With the average price of a gallon of gasoline over $3.601 and diesel well over $4.002, it’s no surprise that political solutions to the high price of fuel have started to surface. One proposal, introduced by Sens. John McCain (R-AZ) and supported by Hillary Rodham Clinton (D-NY), is to institute a gas tax holiday between Memorial Day in late May and Labor Day in early September, during which time the Treasury would not collect the 18.4-cent federal tax on gasoline and 24.4-cent federal tax on diesel fuel.
While on its face this may seem like a logical way to help taxpayers from the hit they take every time they pull up to the pump, the reality is that there is no magic bullet to bring down fuel prices. In fact, there is fairly wide agreement that a gas tax holiday would have little or no effect on the retail price of gasoline, but will cause significant financial harm to the nation’s transportation program, which is funded almost exclusively from gas tax revenues. Simply put, the gas tax holiday makes for good politics, but very poor public policy. Consider the following:
- The tax break goes to fuel producers and retailers, who actually pay the gas tax to the Treasury. The tax is passed on to the consumer in the form of higher prices.
- As a result, there is no guarantee that taxpayers will see any relief at the pump, since the fuel producers wouldn’t be required to pass along their tax savings to consumers. Requiring gas stations to pass along the savings, as Sen. Clinton has proposed, would be cumbersome and expensive. And even if that was a realistic scenario, it won’t mean an 18.4-cent drop in the price of gas. Jeffrey Perloff, an economist at University of California-Berkeley, estimates that the price-drop will be as little as 9-cents per gallon3.
- At a savings of 9-cents per gallon, assuming you drive 4,000 miles this summer and your car gets 20 miles per gallon, the gas tax holiday will save you a whopping $18.
- Despite the limited benefit at the pump, the biggest hit for taxpayers would be the impact on the nation’s transportation program.

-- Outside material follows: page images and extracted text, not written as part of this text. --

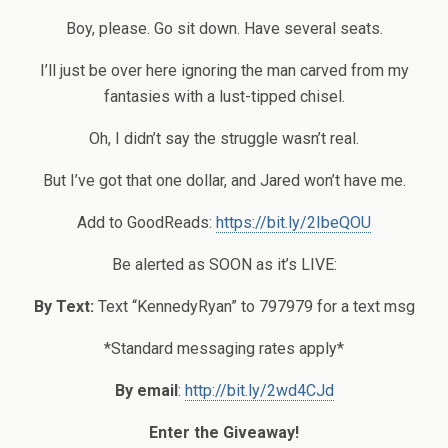
Boy, please. Go sit down. Have several seats.
I’ll just be over here ignoring the man carved from my
fantasies with a lust-tipped chisel.
Oh, I didn’t say the struggle wasn’t real.
But I’ve got that one dollar, and Jared won’t have me.
Add to GoodReads:
https://bit.ly/2IbeQOU
Be alerted as SOON as it’s LIVE:
By Text:
Text “KennedyRyan” to 797979 for a text msg
*Standard messaging rates apply*
By email
:
http://bit.ly/2wd4CJd
Enter the Giveaway!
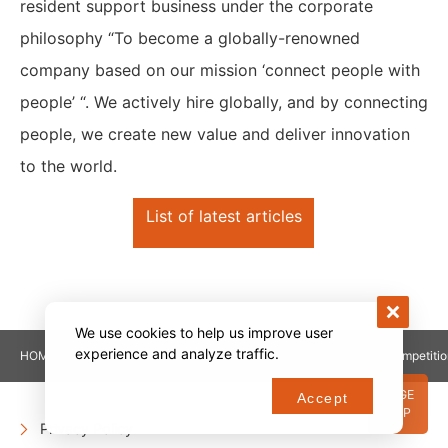
resident support business under the corporate
philosophy “To become a globally-renowned
company based on our mission ‘connect people with
people’ “. We actively hire globally, and by connecting
people, we create new value and deliver innovation
to the world.
List of latest articles
We use cookies to help us improve user
experience and analyze traffic.
HOME
NEWS
¥500K was awarded to the in-house competitio
PAGE
Accept
TOP
Privacy Policy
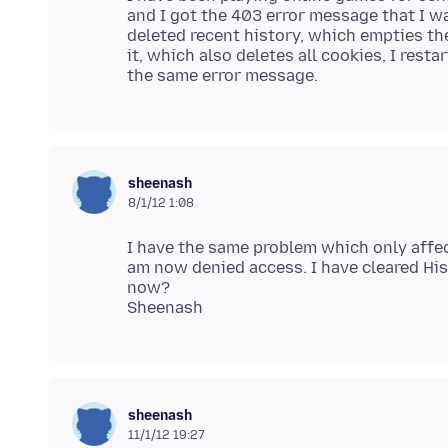
and I got the 403 error message that I wa
deleted recent history, which empties the
it, which also deletes all cookies, I rest
sheenash
8/1/12 1:08
I have the same problem which only affec
am now denied access. I have cleared His
now?
sheenash
11/1/12 19:27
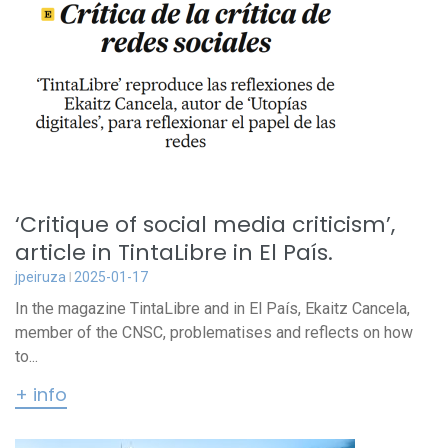
‘Critique of social media criticism’,
article in TintaLibre in El País.
jpeiruza
2025-01-17
In the magazine TintaLibre and in El País, Ekaitz Cancela,
member of the CNSC, problematises and reflects on how
to...
+ info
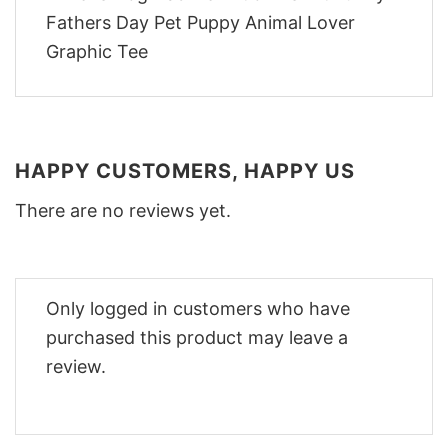
HAPPY CUSTOMERS, HAPPY US
There are no reviews yet.
Only logged in customers who have
purchased this product may leave a
review.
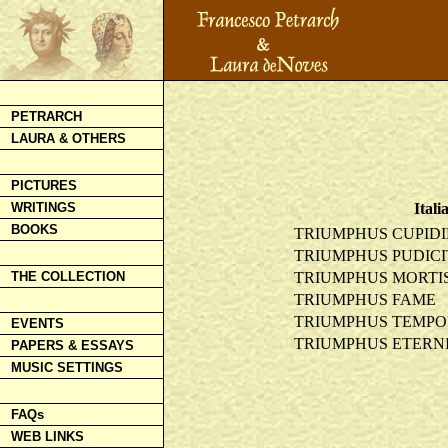
PETRARCH
LAURA & OTHERS
PICTURES
Itali
WRITINGS
BOOKS
TRIUMPHUS CUPIDI
TRIUMPHUS PUDICI
TRIUMPHUS MORTI
THE COLLECTION
TRIUMPHUS FAME
TRIUMPHUS TEMPO
EVENTS
TRIUMPHUS ETERNI
PAPERS & ESSAYS
MUSIC SETTINGS
FAQs
WEB LINKS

The Highway Trust Fund is going broke, and a gas tax holiday may only speed up its downfall. The trust fund is the account where our federal gas tax dollars are collected, to be used exclusively to fund transportation improvements and projects. The transportation bill Congress passed in 2005 will leave the trust fund more than $3 billion in the red by the end of 2009. The gas tax holiday will further reduce trust fund revenues by more than $9 billion4. This will mean either backfilling the trust fund from general funds and driving up the deficit or spending less money to fix up our roads and bridges. Neither option is viable.
- The gas tax holiday may be a political expedient solution to taxpayers’ pain at the pump, but the minor cost savings will be more than offset by the significant damage inflicted upon the nation’s transportation program.
1. Energy Information Administration, “Weekly U.S. Retail Gasoline Prices, Regular Grade”, April 28, 2008, http://www.eia.doe.gov/oil_gas/petroleum/data_publications/wrgp/mogas_home_page.html
2. Energy Information Administration , “Weekly Retail On-Highway Diesel Prices”, April 28, 2008, http://tonto.eia.doe.gov/oog/info/wohdp/diesel.asp
3. “Fact Checker: A holiday from gas prices”, The Washington Post, http://blog.washingtonpost.com/fact-checker/2008/04/a_holiday_from_gas_prices.html
4. This is a conservative estimate, since it is derived from data that includes the June through August period, but the holiday would also include Memorial Day and Labor Day, the two biggest driving weekends of the summer. For the back ground data on this see the Treasury reports of Highway Trust Fund receipts from June, July, and August of 2007.